A use-after-free flaw in Adobe Acrobat and Reader can lead to arbitrary code execution when a user opens a crafted document, and CISA added it to the Known Exploited Vulnerabilities catalog on 2026-04-13.
What Is It
CVE-2020-9715 is a use-after-free vulnerability (CWE-416) affecting Adobe Acrobat and Reader, originally disclosed by Adobe on 2020-08-19 in security bulletin APSB20-48. The flaw allows arbitrary code execution in the context of the user running the vulnerable application. NVD rates it CVSS 3.1 7.8 (HIGH), with vector AV:L/AC:L/PR:N/UI:R/S:U/C:H/I:H/A:H, local attack vector, low complexity, no privileges required, but user interaction is required (typically opening a malicious PDF).
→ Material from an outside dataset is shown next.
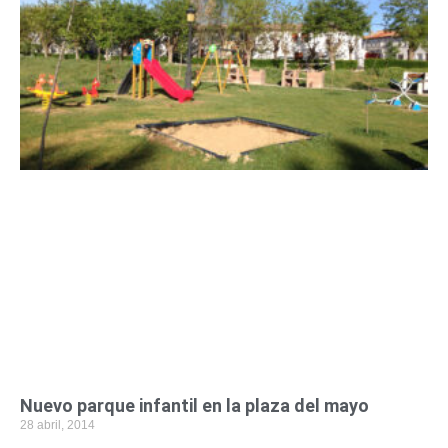
Nuevo parque infantil en la plaza del mayo
28 abril, 2014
Impact to confidentiality, integrity, and availability is all rated HIGH.
Why It Matters
CISA added CVE-2020-9715 to the Known Exploited Vulnerabilities (KEV) catalog on 2026-04-13, confirming active exploitation in the wild. Federal civilian agencies were given a due date of 2026-04-27 to remediate under BOD 22-01. Known ransomware campaign use is listed as Unknown. Because exploitation only requires a user to open a crafted PDF, this flaw is well-suited to phishing and targeted document-delivery attacks against endpoints; a category Acrobat/Reader has historically been heavily abused in.
What's Vulnerable
Per NVD, the following Adobe Acrobat and Acrobat Reader DC versions on Windows and macOS are affected:
- Acrobat/Reader DC Continuous: 15.008.20082 through 20.009.20074
- Acrobat/Reader DC Classic (2020 track): 20.001.30002
- Acrobat/Reader DC Classic (2017 track): 17.011.30059 through 17.011.30171
- Acrobat/Reader DC Classic (2015 track): 15.006.30060 through 15.006.30523
Patch Status
Adobe published fixes in security bulletin APSB20-48 (August 2020). CISA's required action: apply mitigations per vendor instructions, follow applicable BOD 22-01 guidance for cloud services, or discontinue use of the product if mitigations are unavailable. Organizations still running unpatched Acrobat or Reader DC builds in the version ranges above should update immediately given confirmed active exploitation.